Touring Greenland

Date of Journey July 2015
Chris Johnson Bristol

Where can you visit a UNESCO World Heritage Site, cruise by the biggest icebergs in the northern hemisphere, and bask under a blue sky where the sun never sets? The answer is the historic Greenlandic town of Ilulissat on the shore of Danko Bay in West Greenland.

To get there you make a spectacular three-hour flight from Reykjavik in Iceland, crossing the Greenland icecap in a 20-seat aircraft.

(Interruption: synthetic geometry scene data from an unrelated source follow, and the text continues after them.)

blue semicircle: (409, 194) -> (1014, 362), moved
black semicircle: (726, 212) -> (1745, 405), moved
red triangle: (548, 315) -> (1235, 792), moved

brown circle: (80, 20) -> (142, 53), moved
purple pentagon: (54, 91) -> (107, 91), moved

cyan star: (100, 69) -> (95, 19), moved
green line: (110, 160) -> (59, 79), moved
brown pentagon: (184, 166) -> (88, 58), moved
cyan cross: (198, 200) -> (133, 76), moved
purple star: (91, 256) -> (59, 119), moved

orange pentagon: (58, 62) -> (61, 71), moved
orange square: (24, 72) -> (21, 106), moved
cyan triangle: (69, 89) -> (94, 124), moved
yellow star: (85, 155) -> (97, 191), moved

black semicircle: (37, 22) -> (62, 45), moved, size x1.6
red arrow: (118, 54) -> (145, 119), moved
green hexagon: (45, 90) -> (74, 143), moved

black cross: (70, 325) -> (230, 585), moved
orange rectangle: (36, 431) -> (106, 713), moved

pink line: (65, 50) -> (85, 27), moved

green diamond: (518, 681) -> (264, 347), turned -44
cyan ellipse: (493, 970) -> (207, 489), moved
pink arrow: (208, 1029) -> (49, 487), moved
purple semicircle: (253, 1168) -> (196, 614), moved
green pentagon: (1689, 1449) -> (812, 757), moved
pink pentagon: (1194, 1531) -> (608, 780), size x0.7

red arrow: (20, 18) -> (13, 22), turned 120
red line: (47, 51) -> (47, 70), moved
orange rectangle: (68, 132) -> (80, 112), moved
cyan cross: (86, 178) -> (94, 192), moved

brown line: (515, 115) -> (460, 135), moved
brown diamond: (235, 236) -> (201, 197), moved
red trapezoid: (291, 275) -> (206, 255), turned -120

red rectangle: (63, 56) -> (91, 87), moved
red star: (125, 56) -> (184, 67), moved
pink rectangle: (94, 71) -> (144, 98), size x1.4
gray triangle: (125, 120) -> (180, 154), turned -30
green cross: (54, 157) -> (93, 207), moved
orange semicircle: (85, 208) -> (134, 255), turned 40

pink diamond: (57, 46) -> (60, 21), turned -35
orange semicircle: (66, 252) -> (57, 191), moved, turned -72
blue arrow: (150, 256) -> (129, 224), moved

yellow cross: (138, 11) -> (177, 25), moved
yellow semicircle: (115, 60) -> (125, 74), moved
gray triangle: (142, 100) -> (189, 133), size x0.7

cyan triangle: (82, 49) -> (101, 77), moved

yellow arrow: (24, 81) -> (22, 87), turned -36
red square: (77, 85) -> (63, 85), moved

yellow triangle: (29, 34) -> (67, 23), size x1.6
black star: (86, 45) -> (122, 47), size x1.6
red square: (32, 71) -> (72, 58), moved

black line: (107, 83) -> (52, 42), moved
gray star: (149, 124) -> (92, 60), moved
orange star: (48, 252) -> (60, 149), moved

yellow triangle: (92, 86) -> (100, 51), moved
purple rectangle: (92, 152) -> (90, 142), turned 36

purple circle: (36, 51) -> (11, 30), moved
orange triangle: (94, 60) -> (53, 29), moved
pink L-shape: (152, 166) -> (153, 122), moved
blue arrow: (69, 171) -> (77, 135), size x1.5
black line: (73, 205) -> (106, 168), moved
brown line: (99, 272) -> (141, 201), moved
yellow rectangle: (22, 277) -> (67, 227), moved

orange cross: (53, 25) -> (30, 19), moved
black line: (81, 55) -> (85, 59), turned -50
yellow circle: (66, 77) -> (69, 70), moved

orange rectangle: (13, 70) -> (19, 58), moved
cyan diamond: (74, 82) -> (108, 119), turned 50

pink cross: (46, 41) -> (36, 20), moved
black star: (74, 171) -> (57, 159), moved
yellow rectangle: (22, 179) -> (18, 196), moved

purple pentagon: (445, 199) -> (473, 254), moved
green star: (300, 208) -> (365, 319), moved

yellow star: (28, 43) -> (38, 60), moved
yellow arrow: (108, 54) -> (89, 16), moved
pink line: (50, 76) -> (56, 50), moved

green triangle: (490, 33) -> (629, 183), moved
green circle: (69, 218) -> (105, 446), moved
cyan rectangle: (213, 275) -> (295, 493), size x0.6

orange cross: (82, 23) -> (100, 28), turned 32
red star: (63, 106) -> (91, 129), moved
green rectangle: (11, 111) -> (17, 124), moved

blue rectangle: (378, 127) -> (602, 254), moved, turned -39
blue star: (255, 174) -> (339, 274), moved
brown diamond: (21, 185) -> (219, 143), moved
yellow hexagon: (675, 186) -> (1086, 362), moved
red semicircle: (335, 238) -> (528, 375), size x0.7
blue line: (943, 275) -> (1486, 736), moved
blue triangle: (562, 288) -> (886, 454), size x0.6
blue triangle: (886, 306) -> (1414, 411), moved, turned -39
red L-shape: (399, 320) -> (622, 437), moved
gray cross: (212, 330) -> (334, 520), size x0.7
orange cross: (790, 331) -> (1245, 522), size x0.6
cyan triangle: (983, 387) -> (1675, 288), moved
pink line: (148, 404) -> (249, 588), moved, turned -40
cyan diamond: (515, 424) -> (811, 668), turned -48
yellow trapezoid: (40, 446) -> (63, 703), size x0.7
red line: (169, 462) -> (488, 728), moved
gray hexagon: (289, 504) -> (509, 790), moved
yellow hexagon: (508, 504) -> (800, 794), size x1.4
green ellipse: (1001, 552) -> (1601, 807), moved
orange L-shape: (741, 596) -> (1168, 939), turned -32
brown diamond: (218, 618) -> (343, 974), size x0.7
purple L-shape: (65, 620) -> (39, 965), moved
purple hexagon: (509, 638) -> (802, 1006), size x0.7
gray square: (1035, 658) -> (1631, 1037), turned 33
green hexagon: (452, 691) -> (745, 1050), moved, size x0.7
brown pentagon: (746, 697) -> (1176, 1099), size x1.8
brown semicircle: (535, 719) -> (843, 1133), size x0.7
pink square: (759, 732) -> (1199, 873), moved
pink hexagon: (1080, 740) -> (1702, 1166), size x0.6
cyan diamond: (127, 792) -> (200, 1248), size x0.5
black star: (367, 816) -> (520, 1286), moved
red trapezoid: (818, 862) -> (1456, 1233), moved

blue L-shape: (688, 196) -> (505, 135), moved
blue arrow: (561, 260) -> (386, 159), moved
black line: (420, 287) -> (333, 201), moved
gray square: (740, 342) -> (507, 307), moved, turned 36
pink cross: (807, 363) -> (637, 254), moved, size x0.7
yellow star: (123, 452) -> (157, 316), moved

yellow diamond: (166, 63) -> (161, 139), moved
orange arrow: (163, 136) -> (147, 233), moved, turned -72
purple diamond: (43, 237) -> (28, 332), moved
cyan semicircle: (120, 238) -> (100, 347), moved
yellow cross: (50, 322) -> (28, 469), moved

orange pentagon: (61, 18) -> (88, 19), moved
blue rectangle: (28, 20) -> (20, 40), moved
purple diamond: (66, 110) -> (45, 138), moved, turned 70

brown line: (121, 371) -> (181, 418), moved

 The approach to the airfield takes you above the 70-mile fjord into which the Ilulissat glacier disgorges billions of tons of ice a year, producing truly unique scenery. Founded in 1740 as a trading post, Ilulissat was originally known as Jakobshavn and is the third largest town in Greenland. Nowadays it is home to 4500 people and about 1800 sled dogs. Isolated from the rest of the world except by sea and air, the town supports the surrounding smaller communities, has a thriving fishing industry and is an increasingly popular tourist destination both for independent travellers and for ice-strengthened cruise ships. Accommodation ranges from a hostel to the internationally renowned Arctic Hotel, which offers conventional rooms or igloo-like accommodation overlooking the Bay.

The harbour is a hive of activity with both large vessels and small boats involved in fishing and tourist trips. Brightly coloured houses climb over the surrounding hills, while the next bay to the harbour includes the hospital, church and a compact but excellent museum. Offshore, lies the ice-covered Danko Island with the strait between the island and the mainland filled by innumerable icebergs sculpted into abstract shapes by wind and wave. Close by the town, giant icebergs hundreds of feet tall ground on a terminal moraine at the entrance to the fjord. As you walk through the town you are bound to see the dog spans where the Greenland huskies live. Greenland huskies look, and can behave, similar to their wolf ancestors and it is sensible to keep your distance unless invited to approach. Summer is not their favourite time and they spend much of the day panting in the unaccustomed heat, but in winter they earn their keep as dog sledges remain an effective means of transport in the trackless wilderness.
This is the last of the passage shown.